There is no way this is a ‘good’ deal outside of the extremely limited political circumstances and the pressure exerted by the existing debt burden which means that any reduction is undoubtedly a ‘good’ thing. In the short term it is being suggested that we will be paying a billion euro less per year in relation to servicing this debt - which still means over €2 billion more than those opposed to the assumption of private banking debts by the state think we should pay, and which still represents a huge economic burden. The total debt remains the same, in fact it is increased (in nominal terms) by lengthening out the period of interest payments, but this will be eroded (in real terms) by inflation and economic growth - even if we’re short of both currently - meaning the argument that we’re shifting the burden onto future generations is rather hollow, since it progressively decreases with time. (For example, if inflation and growth together averaged 5% each year… admittedly optimistic from the current perspective… then after 40 years the overall sum would equal 14% of its original real value [1/1.05 ^ 40 = 0.142], equivalent to single-figure billions in today’s money. Albeit since we are paying the interest and not the principal, each preceding payment will cost us proportionately more in real terms.)

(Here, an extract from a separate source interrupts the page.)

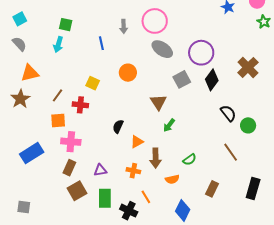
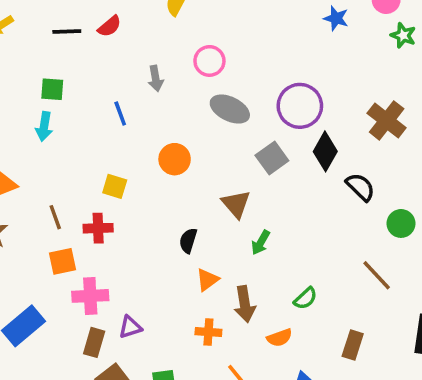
pink circle: (155, 21) -> (209, 61), size x0.7
brown line: (58, 95) -> (55, 217), turned -48
black semicircle: (228, 113) -> (360, 187), moved
black semicircle: (118, 126) -> (188, 241), moved
purple triangle: (100, 170) -> (130, 327), moved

Those on the left (and the right) who claim that the debt is not ours, as a democracy in a world where capitalists are supposed to assume their own risks, ignore the fact that it has been made ours. In part by the actions of our previous government, in part by the governing fiscal orthodoxy of Europe and the European Central bank:
"Lazzarato’s characterization of neoliberalism as a totalizing, authoritarian politics of control leaves you wondering whether debt isn’t an experiment designed to test sociologist Barrington Moore’s thesis, “No bourgeoisie, no democracy” — especially when you consider that debt functions by placing liens on property, a defining bourgeoisie mainstay. Though Lazzarato admits that debt works “as a ‘capture,’ ‘predation,’ and ‘extraction’ machine on the whole of society,” it also works certain spiritual effects, functioning “as a mechanism for the production and ‘government’ of collective and individual subjectivities.” Neoliberal debt discourse rests on a deep entanglement of economic reasoning, moral suasion, and established social convention.”

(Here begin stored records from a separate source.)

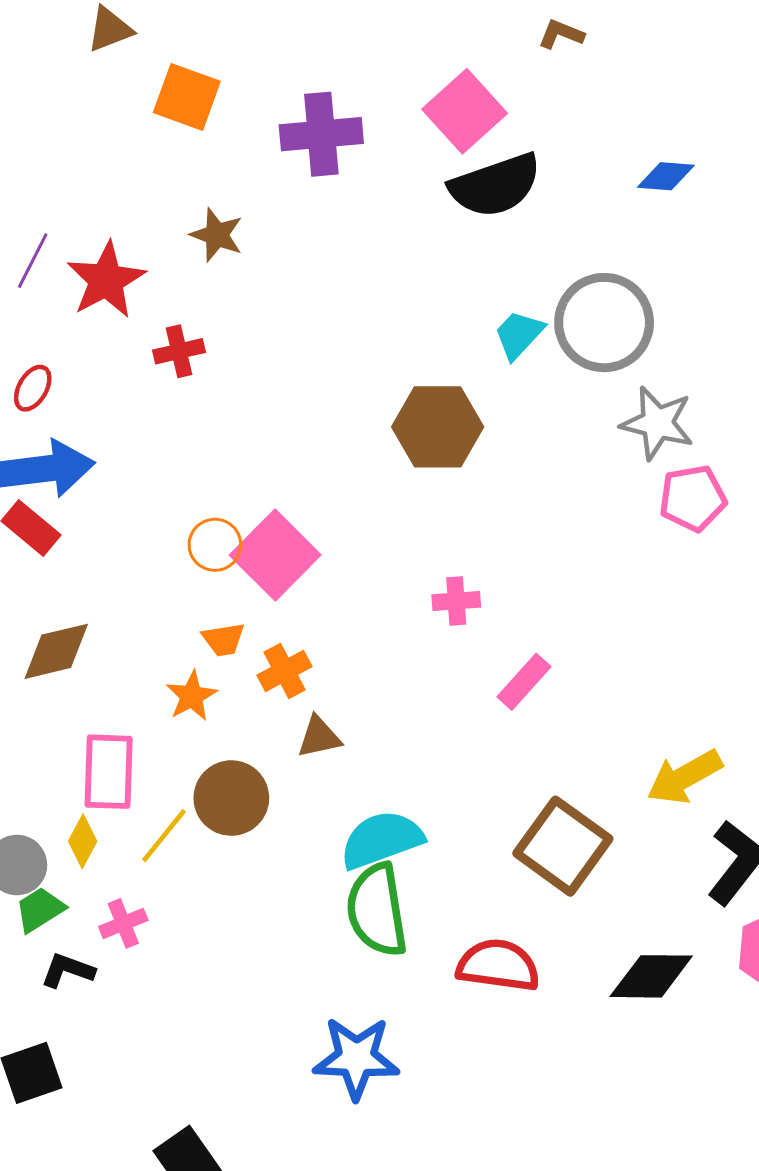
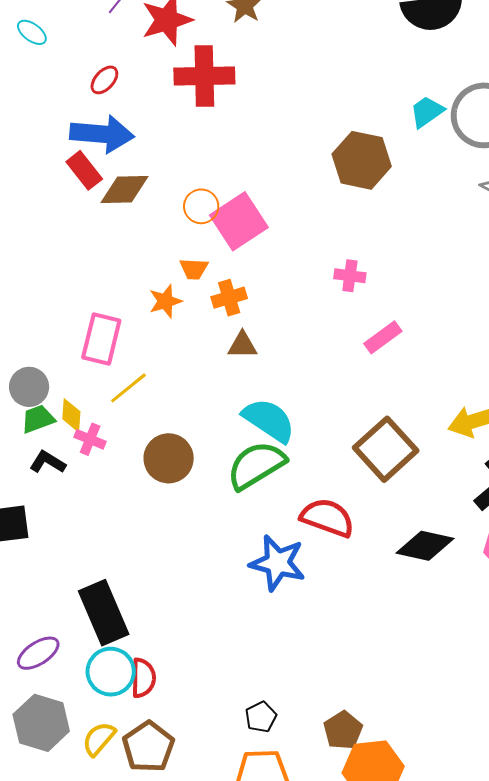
red cross: (179, 351) -> (204, 76), size x1.8
brown diamond: (56, 651) -> (124, 190), moved
brown circle: (231, 798) -> (169, 458), moved
cyan semicircle: (382, 840) -> (269, 420), turned 42
yellow diamond: (83, 841) -> (71, 415), moved, turned -36
green semicircle: (377, 910) -> (256, 465), turned 56
pink cross: (123, 923) -> (90, 439), turned 32
blue star: (356, 1058) -> (278, 563), moved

Such control reminds me of the Magdalen laundries, which forced their inmates - as ‘penitents’ - to repay their moral debt, through unpaid work, to a society which had forced them out and which relied on such institutions to function as a Catholic whole. The alternative in each case naturally threatens the foundations of the society (such as our taking on debt, to drive growth, to erode debt):
"Not only must all existing debt be annulled, but debt itself must be exposed for what it is, namely, “not an economic problem but an apparatus of power designed not only to impoverish … but to bring about catastrophe,” and tossed into the dustbin of history."
A debt-free world would have to be one which eradicated Keynesianism, and most forms of doing business under capitalism. But neoliberalism has already part-accomplished the former, by restricting the extent to which states can intervene in the markets to stimulate growth; and has also started to achieve the latter, in that what new debt the state has taken on (Ireland above all) has been in relation to banks, thus disrupting the expected division of risks and losses between private investors. Debt repudiation is an anti-neoliberal fantasy, which is in a way merely a mirror of what neoliberalism has really done to the world. Debt restructuring, as Ireland has belatedly entered into, is a cosmetic rearrangement and marginal reduction of these economic burdens. Somewhere in between there must be a politically achievable revolt against the structures of control in our society… mustn’t there?